Start with five minutes of warming up. Anything that gets your blood flowing is a good warm-up. Jumping jacks, jogging in place, and jumping rope are good choices. You can even dance to warm-up.
The workout is so simple that it only uses two exercises: squat jumps and full burpees. When you do either exercise, the right form is important.
For squat jumps, place your feet shoulder-width apart. Go down into a squat position, keeping proper form. Tightening your core, explode up. Your feet should leave the ground completely. Land with your knees bent, as quietly as possible. Don’t rest in between jumps; try to explode back up as soon as you land.
When you do full burpees, start with your feet hip-width apart and your hands at your side. As you go down into a squat, put your hands on the floor in front of your feet. Kick your legs backwards, assuming a push-up position. Lower yourself down so that your chest hits the floor. Without resting, push your chest off of the floor. Kick your legs forward and jump up. Your feet should leave the floor, and you should lift your hands up in the air as you jump. Land back in a squat position.
Round 1: Squat Jumps and Full Burpees
Do 20 seconds of squat jumps, then rest for ten seconds. Repeat the exercise once more.
Do 20 seconds of full burpees, then rest for ten seconds. Repeat the exercise once more.
Go back to the squat jumps, doing the exercise for 20 seconds, resting for ten, and repeating it once again. Then go back to full burpees. Do them for 20 seconds, rest for ten, and repeat once again.
Take two minutes for “active rest.” During this time, stay moving. Jog in place or do jumping jacks, but don’t sit down. It’s critical that you keep your heart rate from dropping too low.
Round 2: Squat Jumps and Burpees
Repeat the first round, following the same format with the squat jumps and full burpees. Finish up with two minutes of active rest.

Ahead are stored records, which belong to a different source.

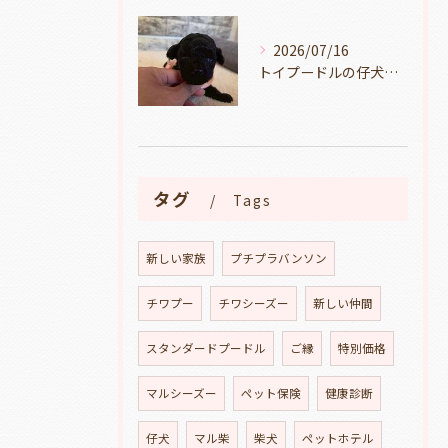
2026/07/16
トイプードルの仔犬のお目目があいたよ👀🐶岐阜県養老町のブリーダーワンダフルパピーです。
タグ
Tags
新しい家族
プチプラバンソン
チワプー
チワシーズー
新しい仲間
スタンダードプードル
ご縁
特別価格
マルシーズー
ペット保険
健康診断
仔犬
マル柴
柴犬
ペットホテル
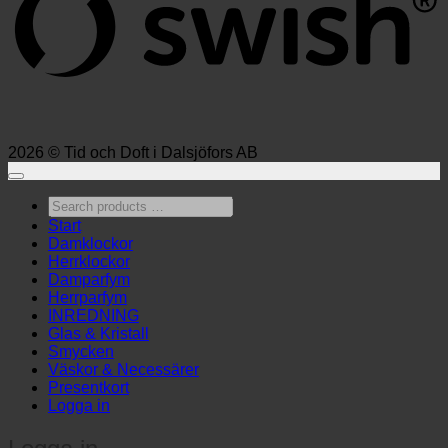
2026 © Tid och Doft i Dalsjöfors AB
Search
products
Start
…
Damklockor
Herrklockor
Damparfym
Herrparfym
INREDNING
Glas & Kristall
Smycken
Väskor & Necessärer
Presentkort
Logga in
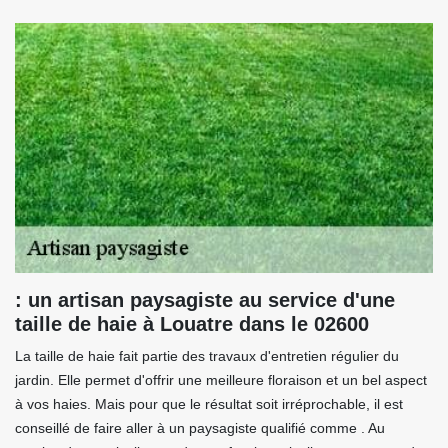
: un artisan paysagiste au service d'une
taille de haie à Louatre dans le 02600
La taille de haie fait partie des travaux d'entretien régulier du
jardin. Elle permet d'offrir une meilleure floraison et un bel aspect
à vos haies. Mais pour que le résultat soit irréprochable, il est
conseillé de faire aller à un paysagiste qualifié comme . Au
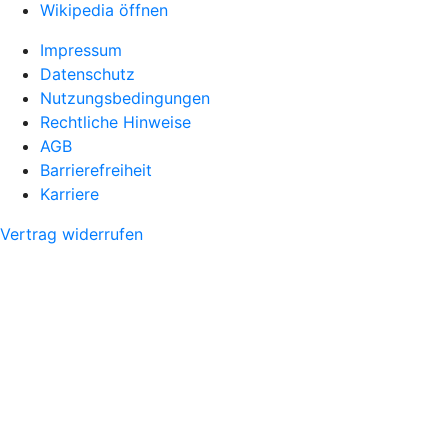
Wikipedia öffnen
Impressum
Datenschutz
Nutzungsbedingungen
Rechtliche Hinweise
AGB
Barrierefreiheit
Karriere
Vertrag widerrufen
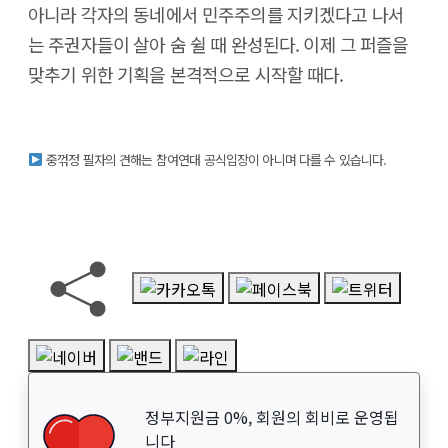
아니라 각자의 동네에서 민주주의를 지키겠다고 나서
는 주권자들이 살아 숨 쉴 때 완성된다. 이제 그 퍼즐을
맞추기 위한 기획을 본격적으로 시작할 때다.
중꺾정 필자의 견해는 참여연대 공식입장이 아니며 다를 수 있습니다.
정부지원금 0%, 회원의 회비로 운영됩
니다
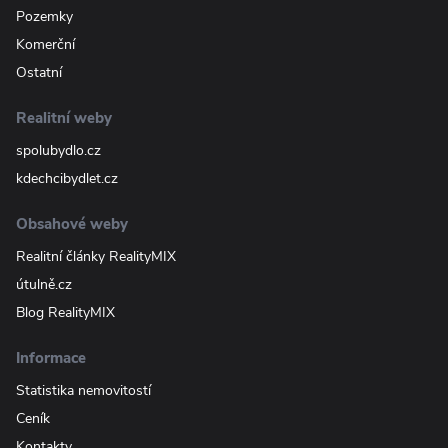
Pozemky
Komerční
Ostatní
Realitní weby
spolubydlo.cz
kdechcibydlet.cz
Obsahové weby
Realitní články RealityMIX
útulně.cz
Blog RealityMIX
Informace
Statistika nemovitostí
Ceník
Kontakty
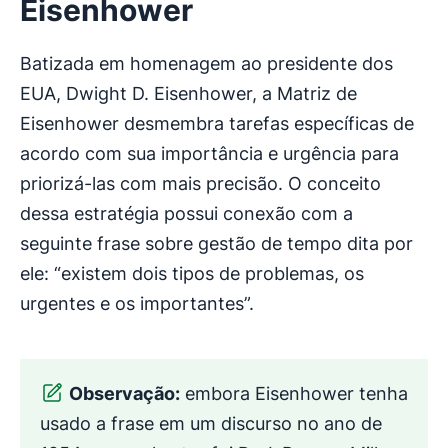
Eisenhower
Batizada em homenagem ao presidente dos
EUA, Dwight D. Eisenhower, a Matriz de
Eisenhower desmembra tarefas específicas de
acordo com sua importância e urgência para
priorizá-las com mais precisão. O conceito
dessa estratégia possui conexão com a
seguinte frase sobre gestão de tempo dita por
ele: “existem dois tipos de problemas, os
urgentes e os importantes”.
Observação:
embora Eisenhower tenha
usado a frase em um discurso no ano de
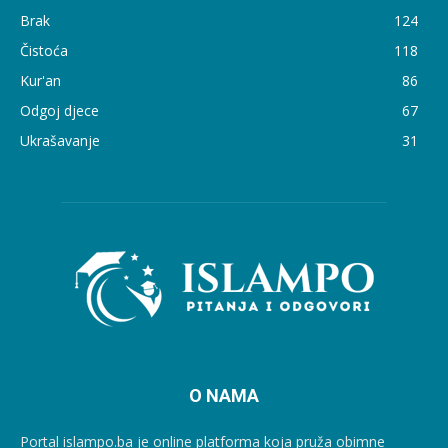
Brak
124
Čistoća
118
Kur'an
86
Odgoj djece
67
Ukrašavanje
31
O NAMA
Portal islampo.ba je online platforma koja pruža obimne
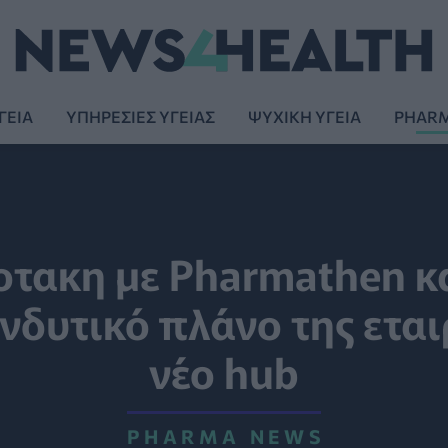
ΓΕΙΑ
ΥΠΗΡΕΣΙΕΣ ΥΓΕΙΑΣ
ΨΥΧΙΚΗ ΥΓΕΙΑ
PHAR
τακη με Pharmathen και
νδυτικό πλάνο της εται
νέο hub
PHARMA NEWS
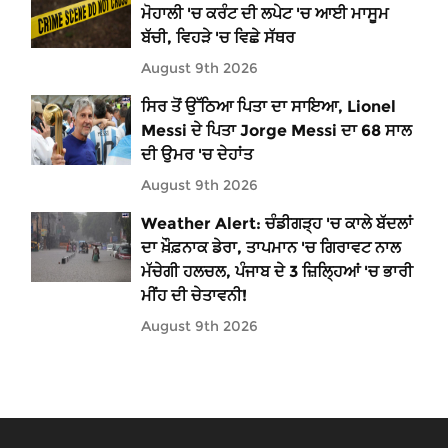
ਮੋਹਾਲੀ 'ਚ ਕਰੰਟ ਦੀ ਲਪੇਟ 'ਚ ਆਈ ਮਾਸੂਮ
ਬੱਚੀ, ਵਿਹੜੇ 'ਚ ਵਿਛੇ ਸੱਥਰ
August 9th 2026
ਸਿਰ ਤੋਂ ਉੱਠਿਆ ਪਿਤਾ ਦਾ ਸਾਇਆ, Lionel
Messi ਦੇ ਪਿਤਾ Jorge Messi ਦਾ 68 ਸਾਲ
ਦੀ ਉਮਰ 'ਚ ਦੇਹਾਂਤ
August 9th 2026
Weather Alert: ਚੰਡੀਗੜ੍ਹ 'ਚ ਕਾਲੇ ਬੱਦਲਾਂ
ਦਾ ਖ਼ੌਫ਼ਨਾਕ ਡੇਰਾ, ਤਾਪਮਾਨ 'ਚ ਗਿਰਾਵਟ ਨਾਲ
ਮੱਚੇਗੀ ਹਲਚਲ, ਪੰਜਾਬ ਦੇ 3 ਜ਼ਿਲ੍ਹਿਆਂ 'ਚ ਭਾਰੀ
ਮੀਂਹ ਦੀ ਚੇਤਾਵਨੀ!
August 9th 2026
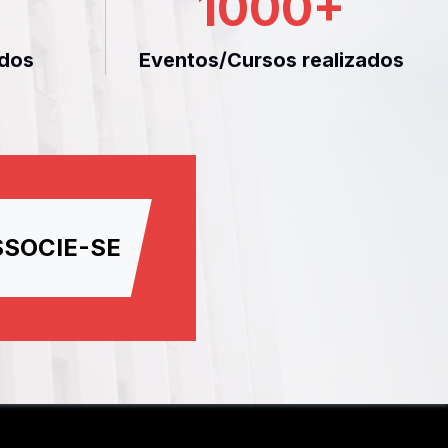
1000
+
dos
Eventos/Cursos realizados
SSOCIE-SE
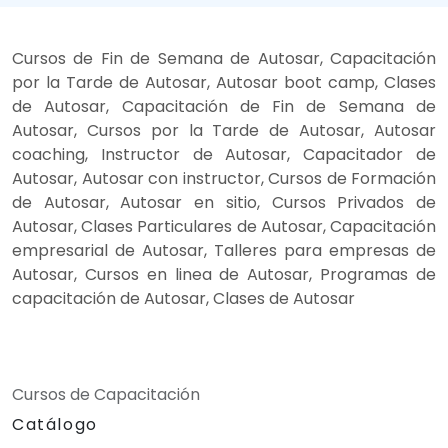
Cursos de Fin de Semana de Autosar, Capacitación
por la Tarde de Autosar, Autosar boot camp, Clases
de Autosar, Capacitación de Fin de Semana de
Autosar, Cursos por la Tarde de Autosar, Autosar
coaching, Instructor de Autosar, Capacitador de
Autosar, Autosar con instructor, Cursos de Formación
de Autosar, Autosar en sitio, Cursos Privados de
Autosar, Clases Particulares de Autosar, Capacitación
empresarial de Autosar, Talleres para empresas de
Autosar, Cursos en linea de Autosar, Programas de
capacitación de Autosar, Clases de Autosar
Cursos de Capacitación
Catálogo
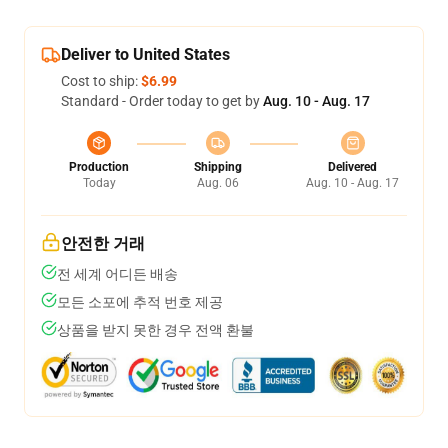
Deliver to United States
Cost to ship:
$6.99
Standard - Order today to get by
Aug. 10 - Aug. 17
Production
Shipping
Delivered
Today
Aug. 06
Aug. 10 - Aug. 17
안전한 거래
전 세계 어디든 배송
모든 소포에 추적 번호 제공
상품을 받지 못한 경우 전액 환불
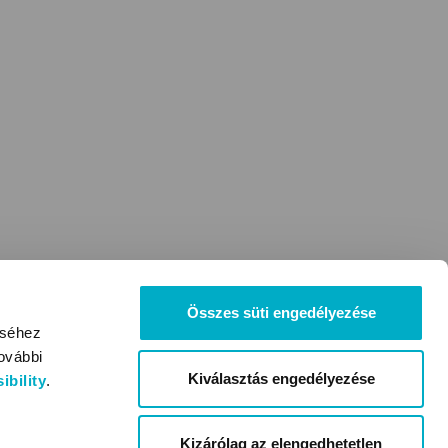
Összes süti engedélyezése
éséhez
ovábbi
Kiválasztás engedélyezése
bility
.
Kizárólag az elengedhetetlen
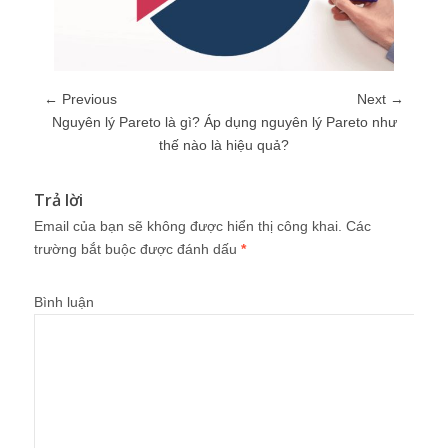
← Previous
Next →
Nguyên lý Pareto là gì? Áp dụng nguyên lý Pareto như
thế nào là hiệu quả?
Trả lời
Email của bạn sẽ không được hiển thị công khai.
Các
trường bắt buộc được đánh dấu
*
Bình luận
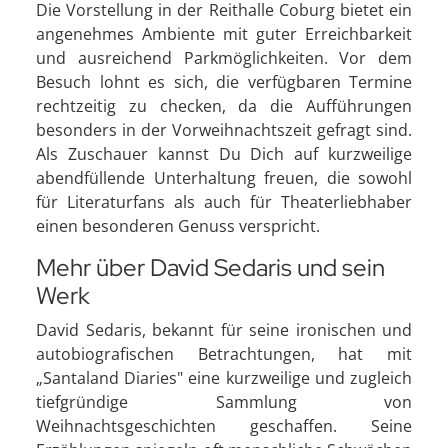
Die Vorstellung in der Reithalle Coburg bietet ein
angenehmes Ambiente mit guter Erreichbarkeit
und ausreichend Parkmöglichkeiten. Vor dem
Besuch lohnt es sich, die verfügbaren Termine
rechtzeitig zu checken, da die Aufführungen
besonders in der Vorweihnachtszeit gefragt sind.
Als Zuschauer kannst Du Dich auf kurzweilige
abendfüllende Unterhaltung freuen, die sowohl
für Literaturfans als auch für Theaterliebhaber
einen besonderen Genuss verspricht.
Mehr über David Sedaris und sein
Werk
David Sedaris, bekannt für seine ironischen und
autobiografischen Betrachtungen, hat mit
„Santaland Diaries" eine kurzweilige und zugleich
tiefgründige Sammlung von
Weihnachtsgeschichten geschaffen. Seine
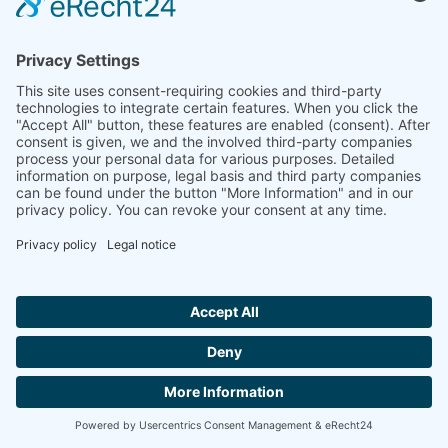
박막:
박막은 표면에 적용되는 나노미터에서 마
이크로미터 두께의 재료입니다.
박막은 두께와 온도에 따라 열물리학적 특
성이 벌크 재료와 상당히 다릅니다. 박막은
일반적으로 반도체, LED, 연료 전지 및 광학
Hallo ich bin LINAI! Wie kann ich dir
저장 매체에 사용됩니다.
helfen?
다양한 유형의 박막
박막: 수 나노미터에서 µ미터의 층
문의하기
필름은 특정 기판에서 성장합니다.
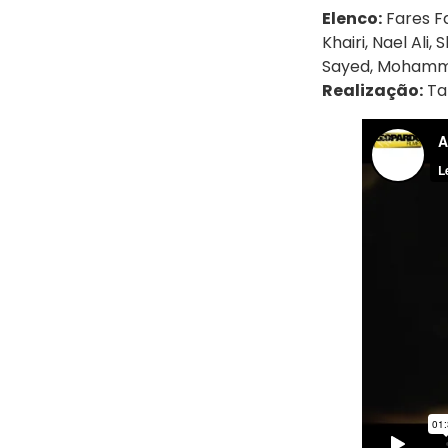
Elenco:
Fares Fa
Khairi, Nael Ali
Sayed, Moham
Realização:
Tar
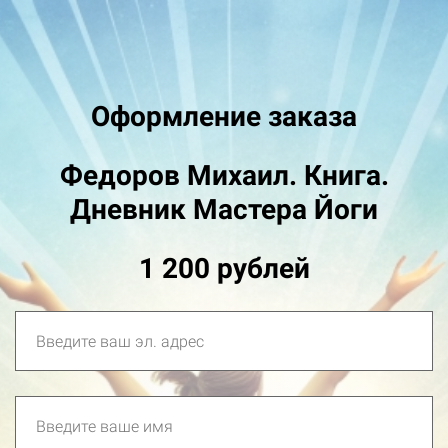
Оформление заказа
Федоров Михаил. Книга.
Дневник Мастера Йоги
1 200 рублей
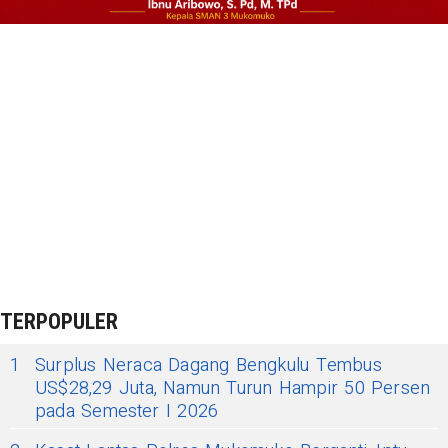
TERPOPULER
1
Surplus Neraca Dagang Bengkulu Tembus
US$28,29 Juta, Namun Turun Hampir 50 Persen
pada Semester I 2026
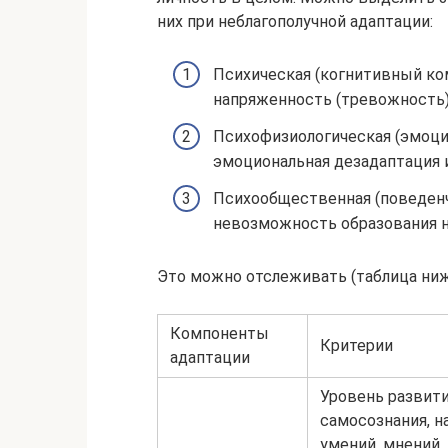
них при неблагополучной адаптации:
Психическая (когнитивный ко
напряженность (тревожность)
Психофизиологическая (эмоци
эмоциональная дезадаптация 
Психообщественная (поведенч
невозможность образования 
Это можно отслеживать (таблица ниж
Компоненты
Критерии
адаптации
Уровень развит
самосознания, н
умений, мнений,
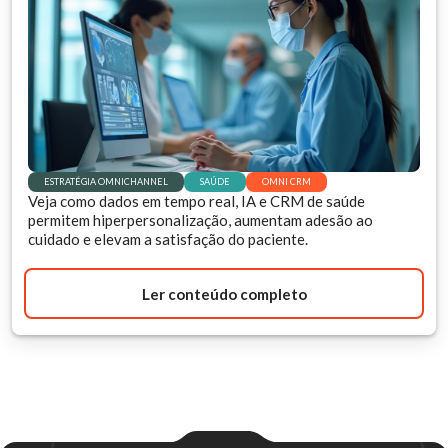
ESTRATÉGIA OMNICHANNEL
SAÚDE
OMNI CRM
Veja como dados em tempo real, IA e CRM de saúde
permitem hiperpersonalização, aumentam adesão ao
cuidado e elevam a satisfação do paciente.
Ler conteúdo completo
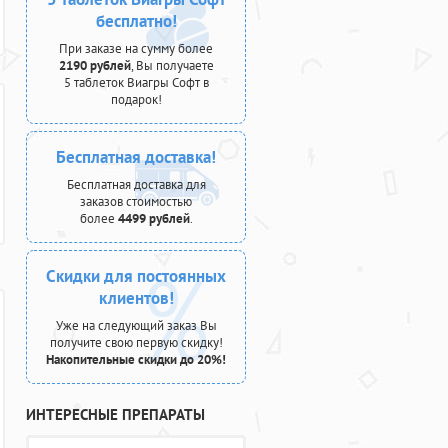
бесплатно!
При заказе на сумму более
2190 рублей
, Вы получаете
5 таблеток Виагры Софт в
подарок!
Бесплатная доставка!
Бесплатная доставка для
заказов стоимостью
более
4499 рублей
.
Скидки для постоянных
клиентов!
Уже на следующий заказ Вы
получите свою первую скидку!
Накопительные скидки до 20%!
ИНТЕРЕСНЫЕ ПРЕПАРАТЫ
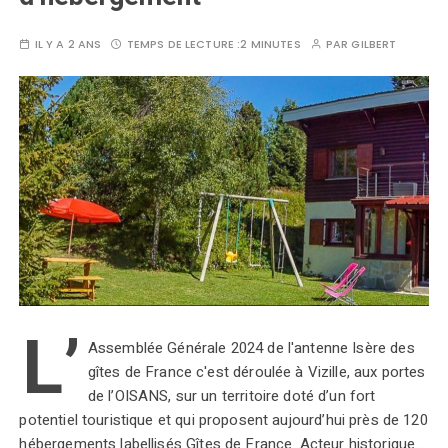
IL Y A 2 ANS
TEMPS DE LECTURE :
2 MINUTES
PAR
GILBERT
L’
Assemblée Générale 2024 de l'antenne Isère des
gîtes de France c'est déroulée à Vizille, aux portes
de l’OISANS, sur un territoire doté d’un fort
potentiel touristique et qui proposent aujourd’hui près de 120
hébergements labellisés Gîtes de France. Acteur historique…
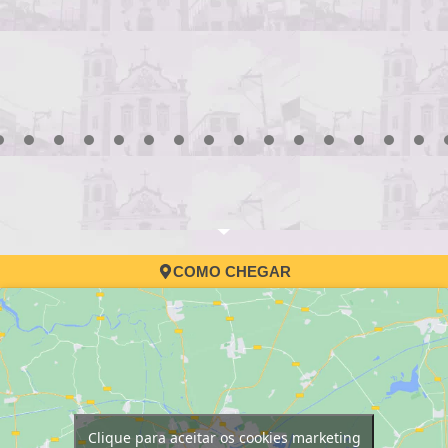
3
4
5
6
7
8
9
10
11
12
13
14
15
16
17
COMO CHEGAR
Clique para aceitar os cookies marketing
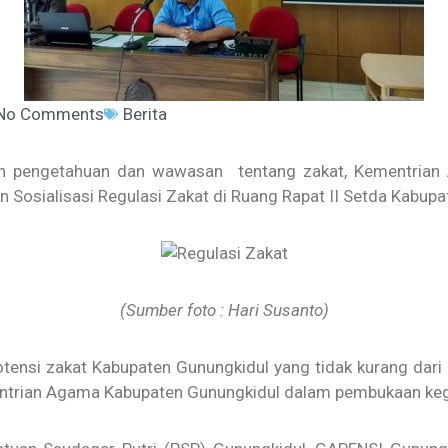
No Comments
Berita
n pengetahuan dan wawasan tentang zakat, Kementrian
Sosialisasi Regulasi Zakat di Ruang Rapat II Setda Kabupat
(Sumber foto : Hari Susanto)
otensi zakat Kabupaten Gunungkidul yang tidak kurang dari
entrian Agama Kabupaten Gunungkidul dalam pembukaan kegi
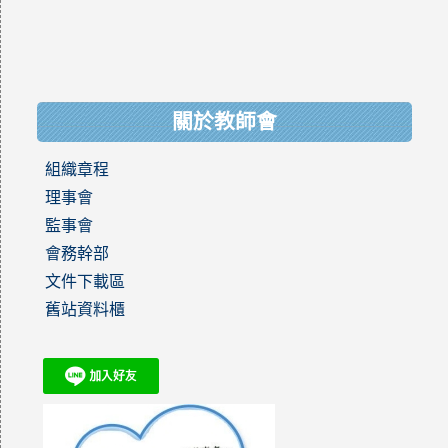
關於教師會
組織章程
理事會
監事會
會務幹部
文件下載區
舊站資料櫃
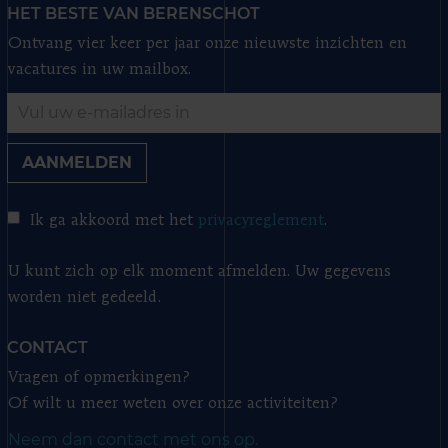
HET BESTE VAN BERENSCHOT
Ontvang vier keer per jaar onze nieuwste inzichten en
vacatures in uw mailbox.
AANMELDEN
Ik ga akkoord met het
privacyreglement
.
U kunt zich op elk moment afmelden. Uw gegevens
worden niet gedeeld.
CONTACT
Vragen of opmerkingen?
Of wilt u meer weten over onze activiteiten?
Neem dan contact met ons op.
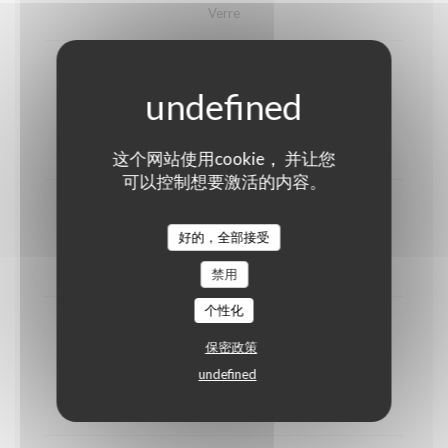
Verre
Esterelle
Côtes de Provence
25,00 EUR
Btl
这个网站使用cookie， 并让您
可以控制想要激活的内容。
St Paul IGP
好的，全部接受
27,00 EUR
Btl
禁用
个性化
Côtes de Provence IGP
保密政策
Vin du mois
undefined
20,00 EUR
5,50 EUR
Btl
Verre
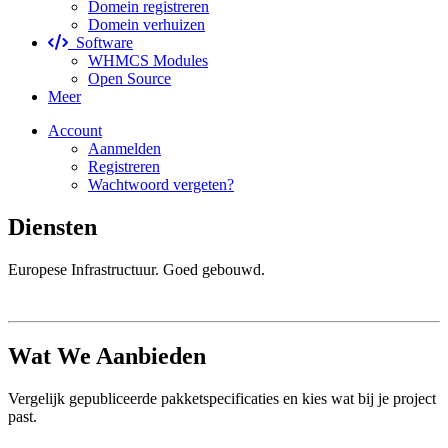
Domein registreren
Domein verhuizen
Software
WHMCS Modules
Open Source
Meer
Account
Aanmelden
Registreren
Wachtwoord vergeten?
Diensten
Europese Infrastructuur. Goed gebouwd.
Wat We Aanbieden
Vergelijk gepubliceerde pakketspecificaties en kies wat bij je project
past.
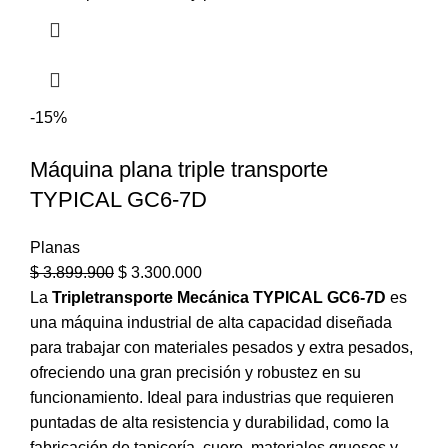
-15%
Máquina plana triple transporte
TYPICAL GC6-7D
Planas
$
3.899.900
$
3.300.000
La
Tripletransporte Mecánica TYPICAL GC6-7D
es
una máquina industrial de alta capacidad diseñada
para trabajar con materiales pesados y extra pesados,
ofreciendo una gran precisión y robustez en su
funcionamiento. Ideal para industrias que requieren
puntadas de alta resistencia y durabilidad, como la
fabricación de tapicería, cuero, materiales gruesos y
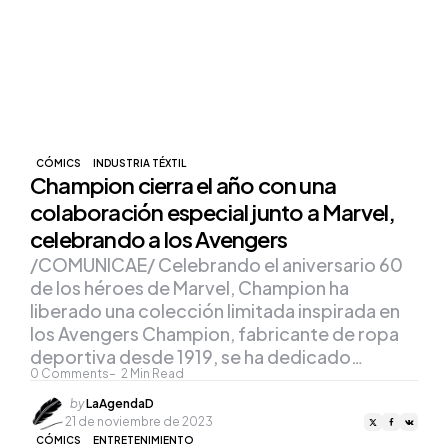
CÓMICS
INDUSTRIA TÉXTIL
Champion cierra el año con una
colaboración especial junto a Marvel,
celebrando a los Avengers
/COMUNICAE/ Celebrando el aniversario 60
de los héroes de Marvel, Champion ha
liberado una colección limitada inspirada en
los Avengers Champion, fabricante de ropa
deportiva desde 1919, se ha dedicado…
0
Comments
2
Min Read
Posted
by
LaAgendaD
by
21 de noviembre de 2023
CÓMICS
ENTRETENIMIENTO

Once you’ve finished your two minutes of active rest, it’s time to start stretching. Spend about 30 seconds stretching out your legs. It may be tempting to skip this part, but don’t. If you don’t stretch, your body will punish you with extreme soreness.
With such a short and simple workout, you have no excuse for skipping it. Doing this workout a few times a week will improve your cardio and tone your legs.